Gedik outlined the legal and administrative process the company intends to follow. He said the company has 30 days to file its legal appeal and will fight any efforts to force payment of the fine into any kind of escrow account pending resolution of the case. The fine, 826 milion TL, is larger than the entire market value of DMG.
He added that the company’s long history of paying record taxes will augment its legal argument to avoid any preemptory lien. Last year, the Doğan Group which employs 24,000 people paid more than $1.5 billion in taxes.
The charges against the company are that DMG carried a sales execution of shares in a subsidiary agreed in 2006 into 2007 in a move that amounts to criminal fraud. The company has repeatedly pointed out that the law specifically required the company to transfer shares and funds on the same date. Equally important, company officials point out, a change of date had no tax implications whatsoever.
Int’l media reaction to Doğan fine
The German publication Frankfurter Rundschau ran this article under the headline "Turkish war on press escalates." A tax fine of 826.3 million Turkish liras has been imposed on Turkey’s largest media company Doğan Media. Vuslat Doğan Sabanci, head of the media group, said, "A fine of this dimension is an attack against the freedom of press."
For months a grim conflict between the Doğan group and Turkish Islamic-conservative Prime Minister Tayyip Erdoğan has been taking place.
The Doğan group has reported alleged scandals in the Justice and Development Party, or AKP, including alleged links between the party and the German scandal about donations to the Islamic charity Lighthouse e.V.
With the current fine, tax officials wants to punish alleged irregularities in the sale of shares of the media group to the German media company Axel Springer. The amount of the fine is immense and surpasses the net profit of the group in 2007. It strikes at the heart of the company.
British daily Financial Times on Feb. 19 ran this article under the headline "Turkish group in $408m tax fine." Once again, Turkey's largest media group has fallen foul of the Turkish authorities, incurring a $408 million tax fine.
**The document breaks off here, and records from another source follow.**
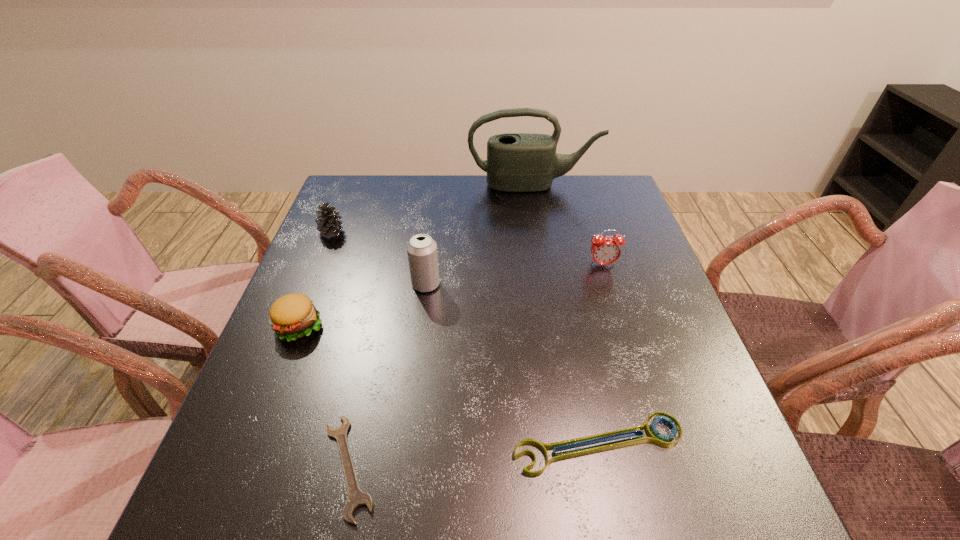 I want to click on object situated at the far edge, so click(x=516, y=162).

You are a GUI agent. You are given a task and a screenshot of the screen. Output one action in this format:
    pyautogui.click(x=<x>, y=<y>)
    Task: Click on the pinecone positioned at the left edge
    This screenshot has width=960, height=540.
    Given the screenshot: What is the action you would take?
    pyautogui.click(x=328, y=225)

The width and height of the screenshot is (960, 540). I want to click on hamburger that is at the left edge, so [x=292, y=316].

Find the location of a particular element. This screenshot has height=540, width=960. watering can at the right edge is located at coordinates (516, 162).

Find the location of a particular element. Image resolution: width=960 pixels, height=540 pixels. alarm clock that is positioned at the right edge is located at coordinates (605, 250).

You are a GUI agent. You are given a task and a screenshot of the screen. Output one action in this format:
    pyautogui.click(x=<x>, y=<y>)
    Task: Click on the wrench that is at the right edge
    The image size is (960, 540).
    Given the screenshot: What is the action you would take?
    pyautogui.click(x=654, y=436)

The height and width of the screenshot is (540, 960). What are the coordinates of `object that is at the far right corner` in the screenshot? It's located at (516, 162).

Find the location of a particular element. Image resolution: width=960 pixels, height=540 pixels. object at the near right corner is located at coordinates (654, 436).

Identify the location of vacant space at the near edge. The image size is (960, 540). (325, 536).

At what (x,y) coordinates should I click in order to perform the action: click on vacant space at the left edge of the desktop. Please return your answer as a coordinate pair (x, y). Looking at the image, I should click on (278, 451). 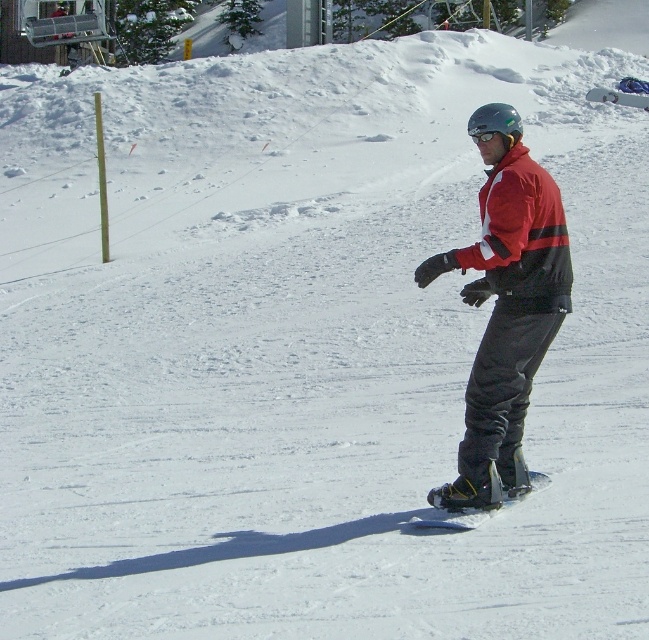 You are a photographer trying to capture the snowboarder in the scene. You want to ensure both the red matte jacket at center and the black matte snowboard at center are clearly visible in your photo. Which object should you focus on first to ensure proper focus, considering their sizes?

The red matte jacket at center has a greater height compared to the black matte snowboard at center, so focusing on the red matte jacket at center first will ensure proper focus due to its larger size.

You are a photographer trying to capture the snowboarder in the scene. You want to position yourself so that the red matte jacket at center and the matte black snowboard at center are both visible in your shot. Based on their positions, which object should you place closer to the left side of your camera frame?

The red matte jacket at center is to the left of the matte black snowboard at center, so you should position the red matte jacket at center closer to the left side of your camera frame. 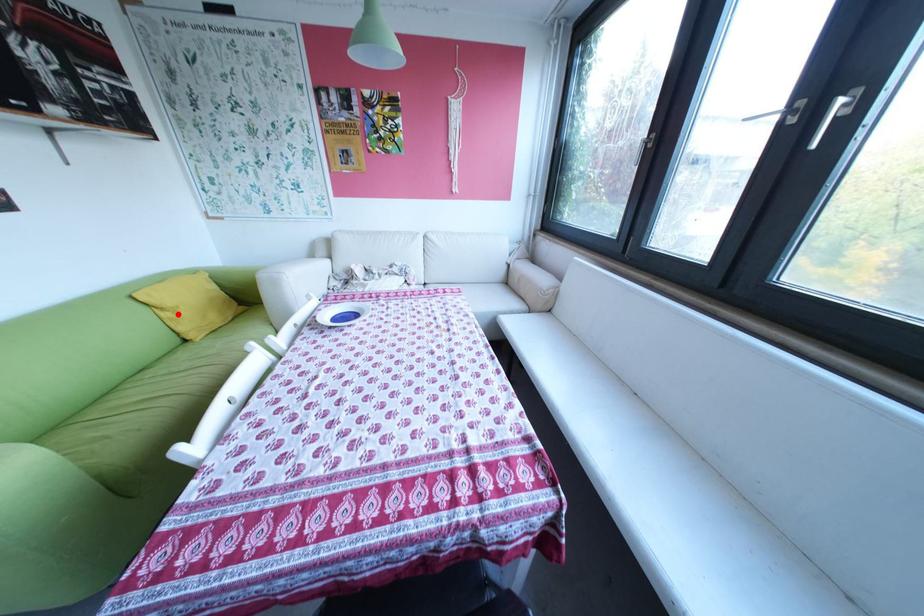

The fine is related to the sale of a 25 percent stake in Doğan TV to the German publisher Axel Springer. It is imposed at a time when its advertising revenues are decreasing and its parent Doğan Holding wants to expand in other sectors.
Shares of the media group fell 17.7 percent, while shares in its parent fell 14.1 percent. Investors fear that the group could be suffering from a conflict between Aydin Doğan and Turkey's prime minister, Recep Tayyip Erdoğan.
IPI Turkey slams gov’t
The Turkish branch of the International Press Institute (IPI) Friday issued a statement concerning the present situation between the government and the Turkish media. The statement reads:
"The pressure directed at the free and independent press in our country continues with methods never seen before. The most recent has been to seek to apply pressure on financial investments under the guise of tax penalties. It shows openly that the astronomical penalty applied to the Doğan Media Group and its effect on the company’s present market value aren’t just to penalize the company but the purpose is also to eliminate the largest press group in the country. The situation is understandable as these things materialized at a time when Prime Minister Recep Tayyip Erdoğan has shown that he has targeted the Doğan Media Group.